Flatcar
Flatcar copied to clipboard
Azure Flatcar qdisc issue
In Azure when it comes to Linux performance networking we use SR-IOV with Mellanox drivers (mlx4 or mlx5), something specific to Azure is that this creates two interfaces a synthetic and a virtual interface, documentation about it can be found here : https://learn.microsoft.com/en-us/azure/virtual-network/accelerated-networking-how-it-works.
I believe the actual bond is create by the hv_netvsc kernel module and as we can see in the output below the enP* interface is picked up by the OS as a stand-alone interface and gets a qdisc attached ot it (Azure flatcar LTS VM image output):
ip address show
1: lo: <LOOPBACK,UP,LOWER_UP> mtu 65536 qdisc noqueue state UNKNOWN group default qlen 1000
2: eth0: <BROADCAST,MULTICAST,UP,LOWER_UP> mtu 1500 qdisc mq state UP group default qlen 1000
3: enP50947s1: <BROADCAST,MULTICAST,SLAVE,UP,LOWER_UP> mtu 1500 **qdisc mq master eth0 state UP** group default qlen 1000
tc qdisc show
qdisc noqueue 0: dev lo root refcnt 2
qdisc mq 0: dev eth0 root
qdisc fq_codel 0: dev eth0 parent :1 limit 10240p flows 1024 quantum 1514 target 5ms interval 100ms memory_limit 32Mb ecn drop_batch 64
qdisc mq 0: dev enP50947s1 root
qdisc fq_codel 0: dev enP50947s1 parent :1 limit 10240p flows 1024 quantum 1514 target 5ms interval 100ms memory_limit 32Mb ecn drop_batch 64
I believe this to be a faulty configuration in Azure flatcar VMs using SR-IOV (accelerated networking) as we usually do not apply queuing disciplines to bridged or bonded interfaces like docker0 or virbr0.

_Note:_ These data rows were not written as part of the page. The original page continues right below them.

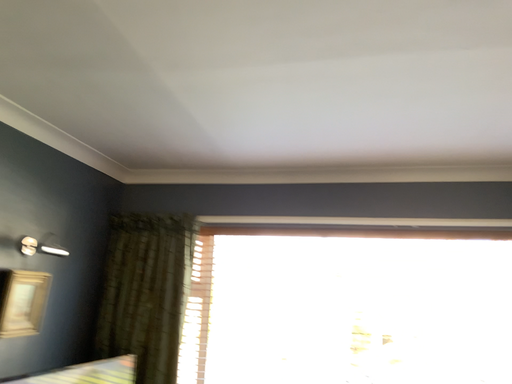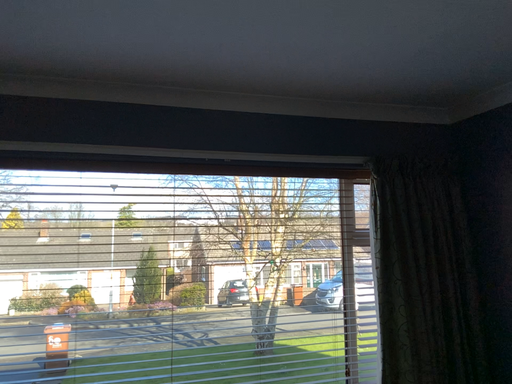 Question: How did the camera likely rotate when shooting the video?

Choices:
 (A) rotated upward
 (B) rotated downward

Answer: (B) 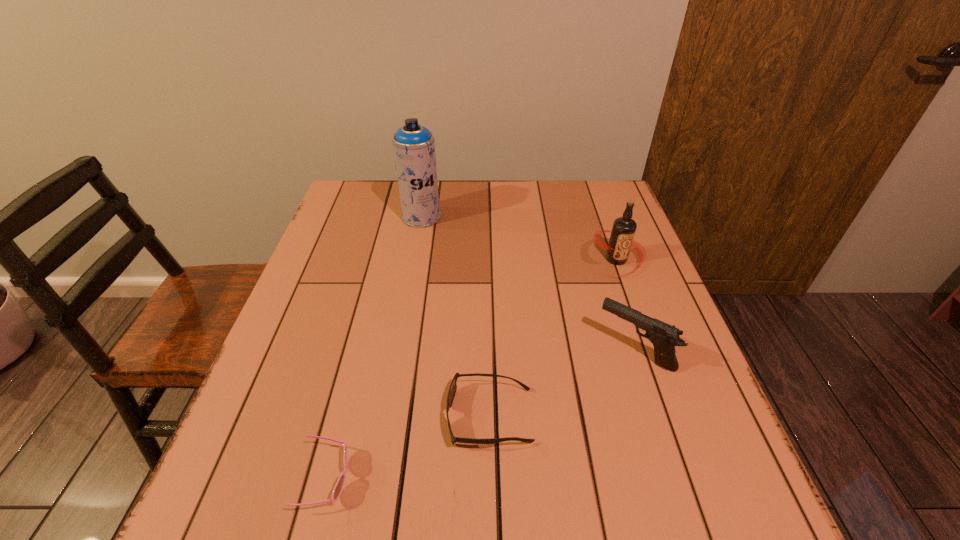 This screenshot has height=540, width=960. I want to click on free space located at the muzzle of the third nearest object, so click(x=562, y=351).

You are a GUI agent. You are given a task and a screenshot of the screen. Output one action in this format:
    pyautogui.click(x=<x>, y=<y>)
    Task: Click on the vacant area situated at the muzzle of the third nearest object
    The image size is (960, 540).
    Given the screenshot: What is the action you would take?
    pyautogui.click(x=478, y=351)

Where is `vacant region located at the muzzle of the third nearest object`? The height and width of the screenshot is (540, 960). vacant region located at the muzzle of the third nearest object is located at coordinates (557, 351).

I want to click on blank space located on the front-facing side of the right sunglasses, so click(x=294, y=416).

What are the coordinates of `vacant area located 0.340m on the front-facing side of the right sunglasses` in the screenshot? It's located at (268, 416).

Where is `vacant space located 0.340m on the front-facing side of the right sunglasses`? vacant space located 0.340m on the front-facing side of the right sunglasses is located at coordinates (268, 416).

At what (x,y) coordinates should I click in order to perform the action: click on free spot located on the front-facing side of the left sunglasses. Please return your answer as a coordinate pair (x, y). The width and height of the screenshot is (960, 540). Looking at the image, I should click on 385,479.

Where is `object that is at the far edge`? object that is at the far edge is located at coordinates (413, 144).

Where is `object that is at the near edge`? This screenshot has width=960, height=540. object that is at the near edge is located at coordinates (338, 488).

At what (x,y) coordinates should I click in order to perform the action: click on object that is at the left edge. Please return your answer as a coordinate pair (x, y). The width and height of the screenshot is (960, 540). Looking at the image, I should click on (338, 488).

ip a s | egrep '(eth0|docker|br-88dd68ef9e6a)'
2: eth0: <BROADCAST,MULTICAST,UP,LOWER_UP> mtu 1500 qdisc fq_codel state UP group default qlen 10000
5: docker0: <NO-CARRIER,BROADCAST,MULTICAST,UP> mtu 1500 qdisc noqueue state DOWN group default
57: br-88dd68ef9e6a: <BROADCAST,MULTICAST,UP,LOWER_UP> mtu 1500 qdisc noqueue state UP group default
61: vethe268329@if60: <BROADCAST,MULTICAST,UP,LOWER_UP> mtu 1500 qdisc noqueue master br-88dd68ef9e6a state UP group default
This has other implications on how systemd applies the default setting for net.core.default_qdisc too, misusing the file /lib/sysctl.d/50-default.conf.
One of the (simple) fixes that I found was to apply the below “tuned” udev configuration for interface queuing disciplines:
/etc/udev/rules.d/99-azure-qdisc.rules
ACTION=="add|change", SUBSYSTEM=="net", KERNEL=="enP*", PROGRAM="/sbin/tc qdisc replace dev $env{INTERFACE} root noqueue"
ACTION=="add|change", SUBSYSTEM=="net", KERNEL=="eth*", PROGRAM="/sbin/tc qdisc replace dev $env{INTERFACE} root fq maxrate 12.5gbit limit 100000"
Specifically for my tests I’ve set the maxrate for the fq queuing discipline to match the VM SKU interface line speed of 12.5 Gbit and I’ve upped the limit of processed packets to 100K since the limits set upstream are a bit random and arbitrary and may not be the best choice for running VMs in the cloud and expecting higher networking performance.